To construct a collision resistant hash function for some domain $D$ from a collision resistant hash function for $\{0,1\}^*$ what is necessary is to encode elements of $D$ as elements of $\{0,1\}^*$.
If $\mathsf{H} : \{0,1\}^* \to \{0,1\}^n$ is the original hash function and $\mathsf{E} : D \to \{0,1\}^*$ is an efficient encoding function then $\mathsf{H} \circ \mathsf{E} : D \to \{0,1\}^n$ is a hash function for domain $D$.
However, if it is easy to find collisions in $\mathsf{E}$, then $\mathsf{H} \circ \mathsf{E}$ is not collision resistant, since any collision in $\mathsf{E}$ directly implies a collision in $\mathsf{H} \circ \mathsf{E}$. So to show that $\mathsf{H} \circ \mathsf{E}$ is collision resistant we need that $\mathsf{E}$ is also collision resistant. Since $\mathsf{E}$ does not need to be compressing, the easiest way to ensure that it is collision resistant is to ensure that it is collision free by ensuring that it is a unique encoding.
If $\mathsf{E}$ is a unique encoding, then it is easy to show that $\mathsf{H'} = \mathsf{H} \circ \mathsf{E}$ is collision resistant whenever $\mathsf{H}$ is. Assume towards contradiction that there exists an efficient algorithm $\mathcal{A}$ capable of finding collisions in $\mathsf{H'}$. I.e., $\mathcal{A}$ outputs $x,x' \in D^2$ such that $x \neq x'$ and $\mathsf{H'}(x) = \mathsf{H'}(x')$. By definition of $\mathsf{H'}$ this implies that there are encodings $e := \mathsf{E}(x)$ and $e':= \mathsf{E}(x')$ such that $\mathsf{H}(e)=\mathsf{H}(e')$. And by the fact that the encoding is unique and $x \neq x'$ we have that $e \neq e'$. Therefore an algorithm $\mathcal{B}$ that simply runs $\mathcal{A}$ and encodes the outputs finds collisions in $\mathsf{H}$ with the same probability with which $\mathcal{A}$ finds collisions in $\mathsf{H'}$. Therefore, since $\mathsf{H}$ is collision resistant, so must be $\mathsf{H'}$.

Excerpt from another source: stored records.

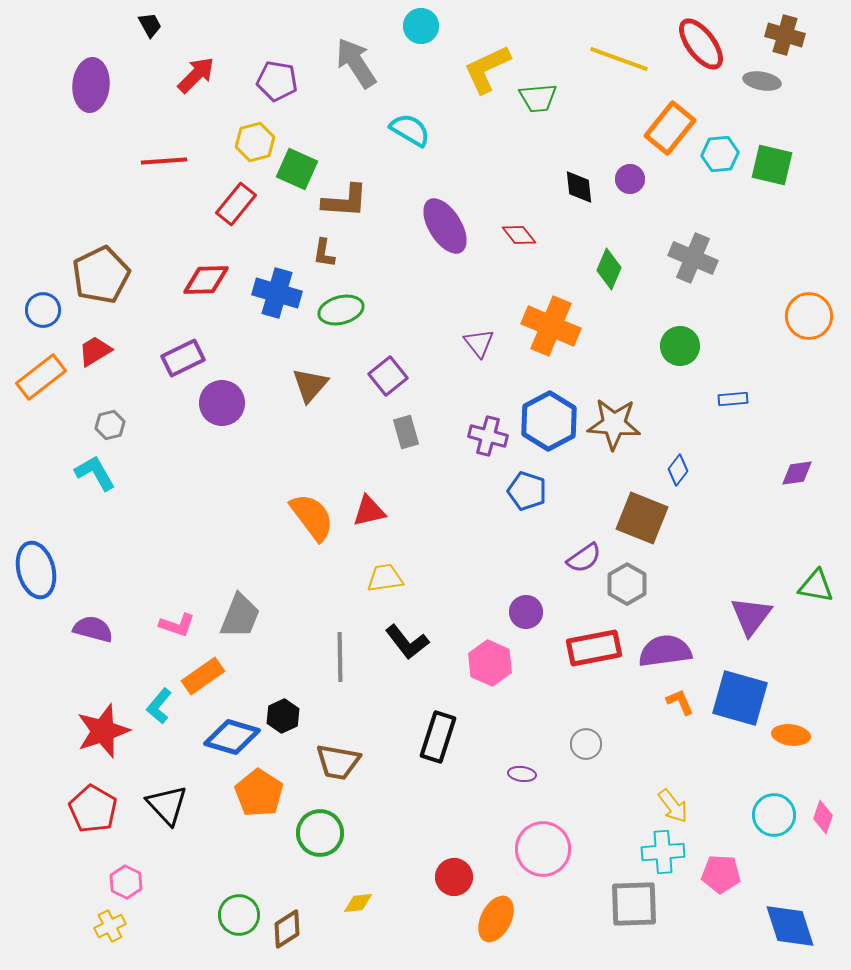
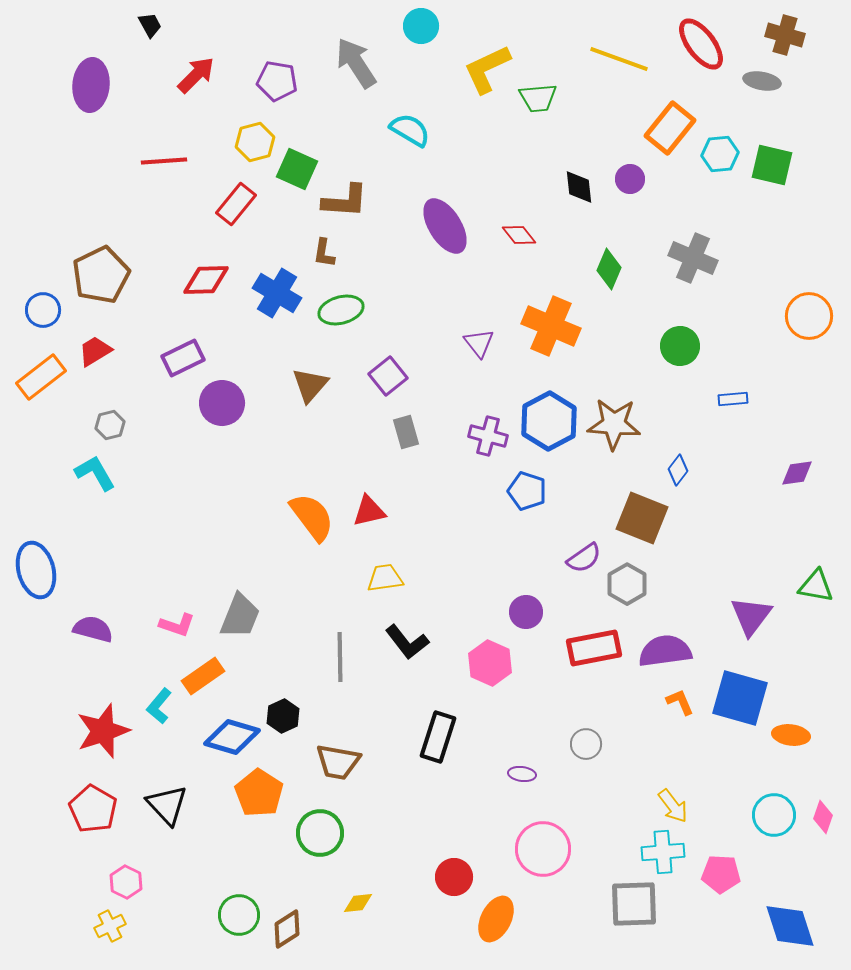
blue cross at (277, 293): rotated 15 degrees clockwise
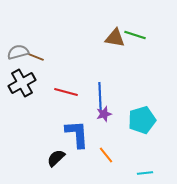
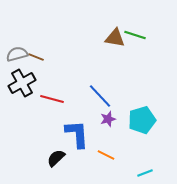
gray semicircle: moved 1 px left, 2 px down
red line: moved 14 px left, 7 px down
blue line: rotated 40 degrees counterclockwise
purple star: moved 4 px right, 5 px down
orange line: rotated 24 degrees counterclockwise
cyan line: rotated 14 degrees counterclockwise
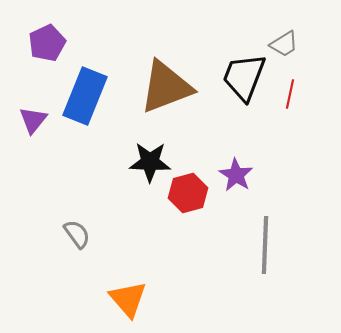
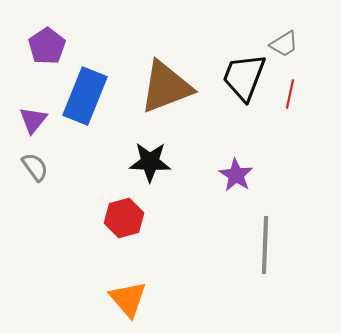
purple pentagon: moved 3 px down; rotated 9 degrees counterclockwise
red hexagon: moved 64 px left, 25 px down
gray semicircle: moved 42 px left, 67 px up
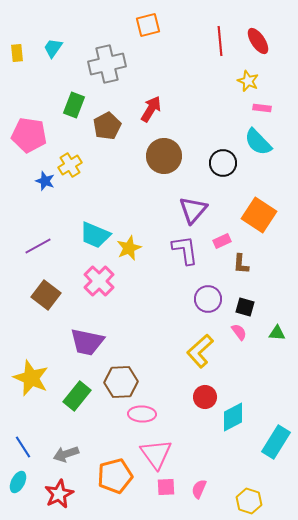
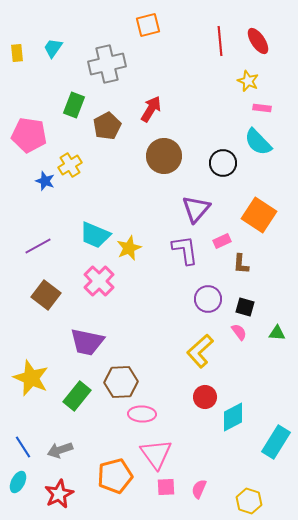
purple triangle at (193, 210): moved 3 px right, 1 px up
gray arrow at (66, 454): moved 6 px left, 4 px up
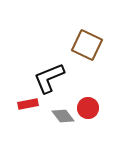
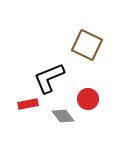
red circle: moved 9 px up
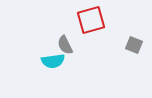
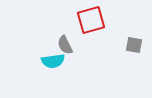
gray square: rotated 12 degrees counterclockwise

It thus follows that all you need is a unique encoding of your tuples into binary strings. And as correctly observed, if all (or all but one) of the constituent parts of the tuple are of fixed length then simple concatenation is in fact a unique encoding.
However, it should be stressed that this requires all participants to always check that all elements of the tuple they are encoding actually have the required length and rejecting them otherwise. This a check that is easily missed (or maybe even skipped for "efficiency").
Whereas prepending the length -- even for fixed length elements -- ensures that even unchecked malformed tuples will not be able to cause collisions.